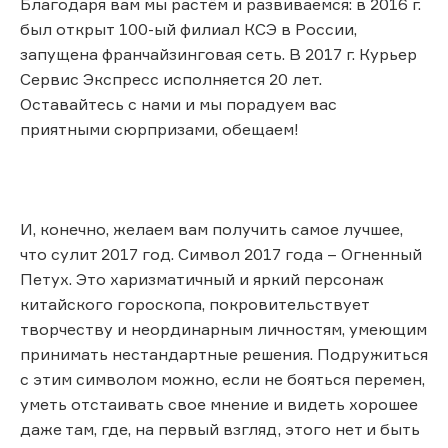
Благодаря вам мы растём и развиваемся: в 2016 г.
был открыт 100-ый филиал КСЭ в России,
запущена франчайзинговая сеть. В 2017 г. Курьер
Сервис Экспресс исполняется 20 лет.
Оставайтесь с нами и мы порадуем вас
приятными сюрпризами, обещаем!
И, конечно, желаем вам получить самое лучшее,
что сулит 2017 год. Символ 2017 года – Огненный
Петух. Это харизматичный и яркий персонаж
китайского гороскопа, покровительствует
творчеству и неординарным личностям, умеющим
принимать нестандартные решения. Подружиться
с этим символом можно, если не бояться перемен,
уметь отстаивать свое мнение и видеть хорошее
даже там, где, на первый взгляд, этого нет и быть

◇ ◇ ◇ ◇

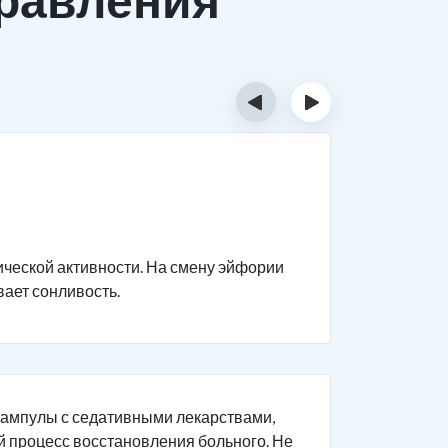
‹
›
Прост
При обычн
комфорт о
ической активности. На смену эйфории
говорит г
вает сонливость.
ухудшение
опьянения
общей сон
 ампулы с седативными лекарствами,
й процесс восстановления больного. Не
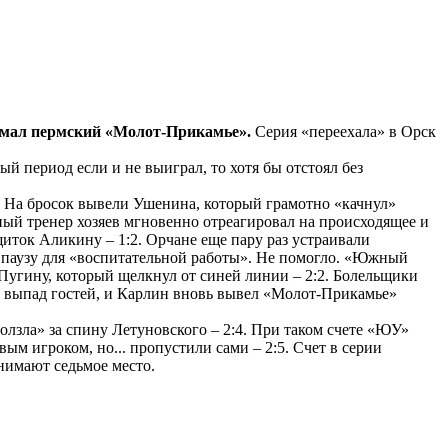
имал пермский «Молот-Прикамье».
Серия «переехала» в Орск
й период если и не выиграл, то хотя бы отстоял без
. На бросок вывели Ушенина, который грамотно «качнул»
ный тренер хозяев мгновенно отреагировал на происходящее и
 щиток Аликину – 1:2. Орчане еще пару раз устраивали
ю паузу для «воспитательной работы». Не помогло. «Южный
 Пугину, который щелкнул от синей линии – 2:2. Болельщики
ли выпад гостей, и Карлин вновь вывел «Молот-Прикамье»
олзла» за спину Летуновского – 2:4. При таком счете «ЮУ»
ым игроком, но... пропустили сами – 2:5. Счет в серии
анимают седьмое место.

◇ ◇ ◇ ◇

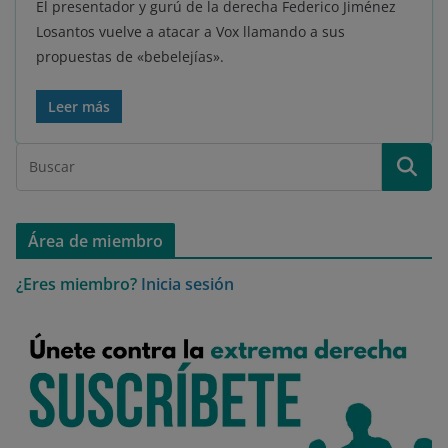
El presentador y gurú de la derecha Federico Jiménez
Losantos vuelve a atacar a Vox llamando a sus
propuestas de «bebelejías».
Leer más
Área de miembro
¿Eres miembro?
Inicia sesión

◇ ◇ ◇ ◇

→ Activity
Copy word for word the stretch of entries above from the line that has "Оставайтесь с нами и мы порадуем вас" through the line that has "творчеству и неординарным личностям, умеющим", both ends included, and nothing outside it.

→ Written answer
Оставайтесь с нами и мы порадуем вас
приятными сюрпризами, обещаем!
И, конечно, желаем вам получить самое лучшее,
что сулит 2017 год. Символ 2017 года – Огненный
Петух. Это харизматичный и яркий персонаж
китайского гороскопа, покровительствует
творчеству и неординарным личностям, умеющим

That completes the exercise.